Он взял бюллетени, отошёл к кабинкам для голосования. Перед ним стоял и ждал своей очереди дед с темной суковатой палкой...

– Голосуем, сограждане! – ввалились в комнату двое парней. – Где он! Где самый достойный? Подскажите!..

– Не хулиганьте здесь, – сказали им из комиссии.

– Мы не хулиганим, мы пришли отдать голоса за того, кто будет потом нас это... в общем, короче, вести вперёд! Вперёд, Россия! Нас не догонят!.. хотим отдать голоса. Мы их не прятали, не зарывали там нигде, мы их принесли отдать, один мой, другой его, всего два...

– Ты глянь сюда, – показал ему другой на плакаты, – вот они, кандидаты! А почему у вас у этого кандидата портрет больше, чем у других? Это что, типа намёк такой? Это нарушение!..

Все посмотрели на портрет президента. Приятель глотнул из пивной бутылки:

– Действительно.

Наблюдатели, сидевшие вдоль стены, зашевелились, один встал, собираясь что-то сказать.

– Кандидаты, кандидаты... – произнёс дед, – кандидат в переводе с латыни значит "чистый".

Он шагнул в кабинку. Игорь Степанович зашёл в освободившуюся соседнюю.

– Чистый? – засмеялся парень с бутылкой. – Ну, тогда мы в жизни никогда никого не выберем!

– Вы что. Не знаете, за кого голосовать? – подошёл к парням представитель комиссии, – то есть я хочу сказать, вы ещё не определились с выбором? В таком случае, выйдите сейчас на улицу, определитесь, а потом приходите, без лишних вопросов, спокойно проголосуйте.

 – Да мы уж были на улице, дядя! 

 – Мы только сейчас оттуда, ты чего? Там нечего выбирать... 

 Игорь Степанович вышел из кабинки, опустил бюллетень в прорезь урны. Уходя, он хотел махнуть рукой жене, но она склонилась, заполняя журнал перед очередным избирателем. Парни тоже достали паспорта; появилась милиция... Он вышел на улицу, постоял, глядя по сторонам. 

 – Чистый, нечистый, – сказал, вздохнув. – А что значит чистый? 

 Тут же вспомнилось выражение: политика – дело грязное. Если так, то значит, кого выбирать-то, нечистых, что ли? Нечистые, стало быть, нечисть... Ему очень вдруг захотелось сказать: да, так оно и есть, в самом деле, она и заправляет тут всем! Но почувствовал, что есть в этом что-то топорное... 

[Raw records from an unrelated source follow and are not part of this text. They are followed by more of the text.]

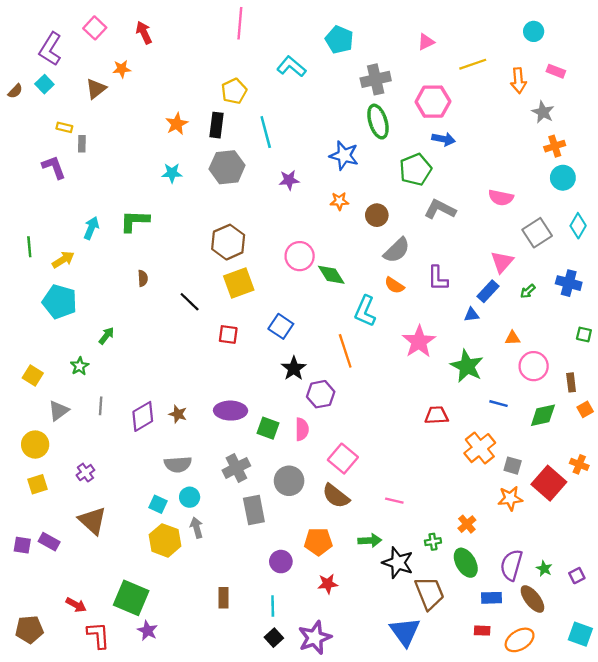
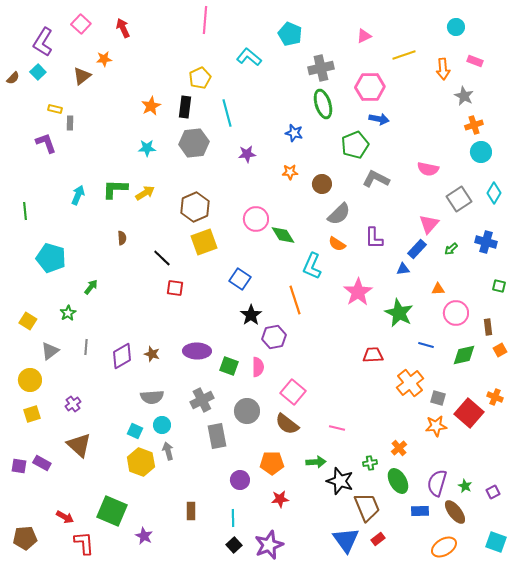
blue star: (344, 155) -> (294, 133), size x0.7
yellow arrow: (63, 260) -> (145, 193), moved
red square: (228, 335) -> (175, 288), moved
purple star: (147, 631) -> (144, 536), moved
red rectangle: (482, 631) -> (378, 539), moved, turned -40

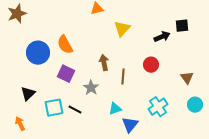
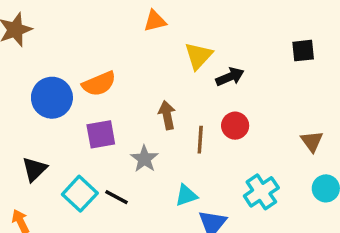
black arrow: (162, 37) -> (230, 77), moved
orange semicircle: (65, 45) -> (99, 84), turned -84
red circle: (151, 65) -> (235, 126), moved
purple square: (66, 74) -> (101, 134), turned -36
cyan square: (54, 108) -> (80, 194), turned -36

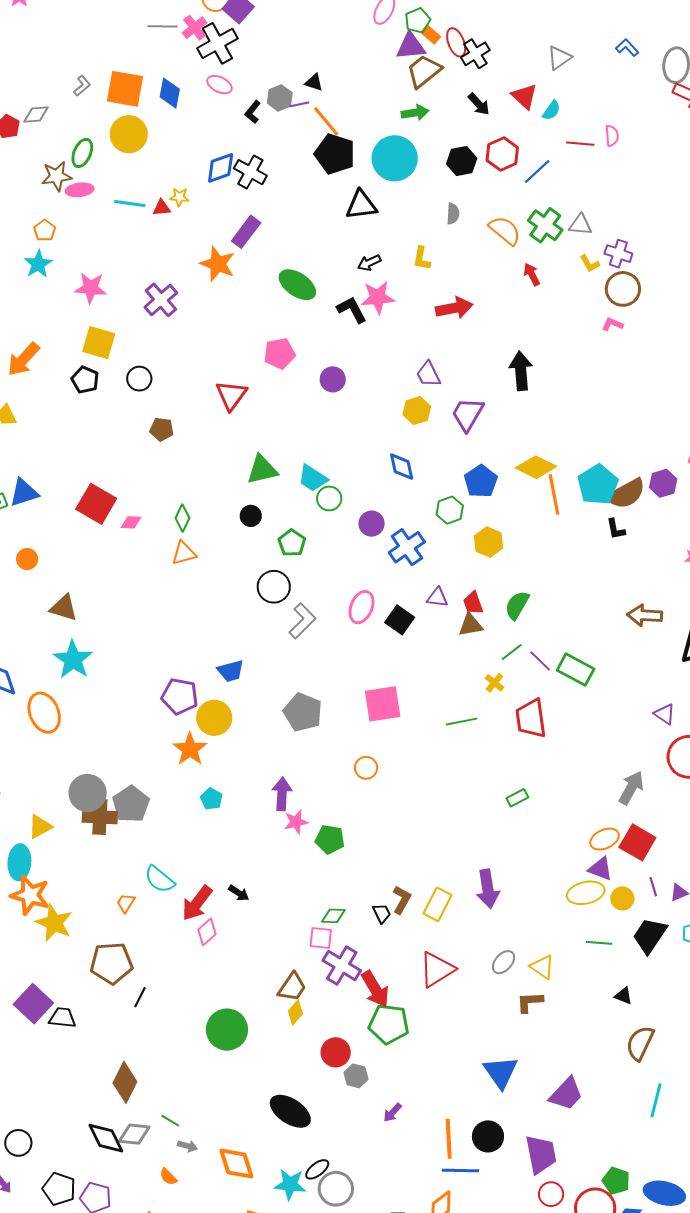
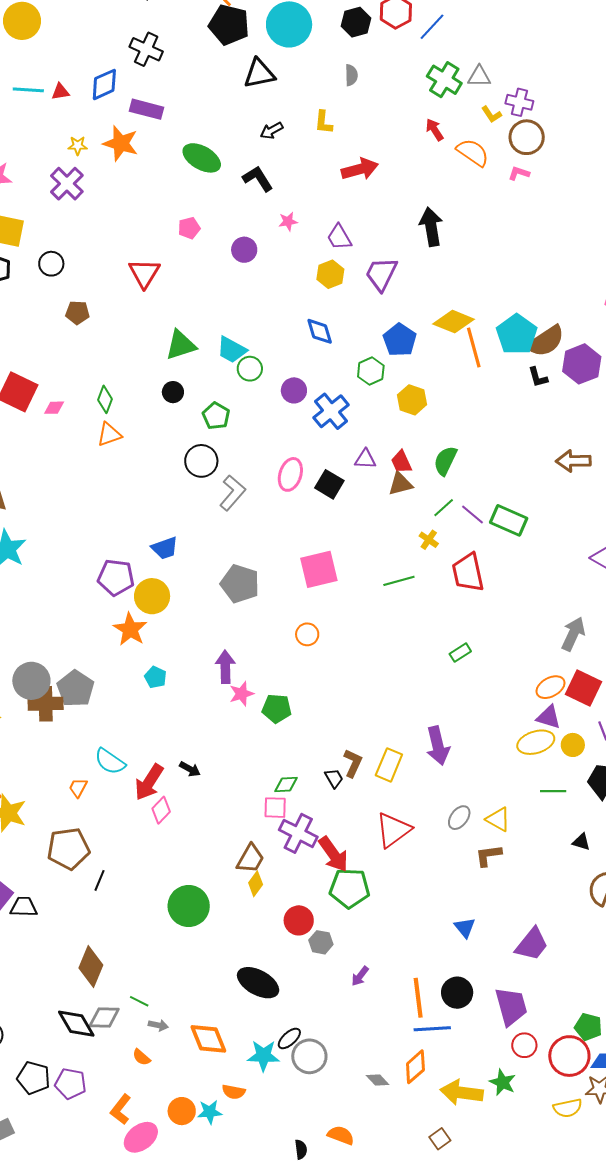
blue diamond: (221, 168) -> (104, 84), moved
yellow star: (179, 197) -> (78, 146), moved
orange semicircle: (505, 230) -> (473, 153), moved
purple rectangle: (246, 232) -> (146, 109), turned 72
pink star: (378, 297) -> (288, 221), moved, size x0.6
pink pentagon: (279, 354) -> (189, 228), size x0.7
purple hexagon: (663, 483) -> (582, 364), moved, size x1.4
blue triangle: (501, 1072) -> (465, 928), size x0.6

 – Ну, куда теперь? – сказал он себе. – Пойдём-ка за хлебом. 

 Прибавилось народу на станции и на рынке. Повысыпали, как из худого мешка, из домов, из электричек, теперь будут ходить по улицам кто куда – пришло время хождений. Кое-кто и на участок избирательный завернёт. Хотя никому, похоже, не интересно, что будет завтра, к чему всё идёт и чем всё кончится, всяк сам по себе... Настроение всеобщей разрозненности от избытка никчёмности – сформулировал в уме Игорь Степанович, и даже похвалил себя за оригинальность.

 Он вошёл в магазин, но дверью не хлопнул, попридержал.

 – Да ты хоть в глаза-то не ври, а то мы не знаем, в каком ты доме живёшь!..

 – А что им, к себе-то улицу они, что ни год, асфальтом стелют – шары катай, да ещё и за наши деньги, а мы по колено в грязи, от забора к забору бегаем... 

 – Чай они у нас не хуже других живут, слуг народных...

 – Пришёл в простой магазин, в очередь встал, глядите, какой простой, голосуйте за него, выбирайте на новый срок... 

Часть очереди обступила фигуру в светло-кофейном пальто. Игорь Степанович узнал главу местной управы Макалова. 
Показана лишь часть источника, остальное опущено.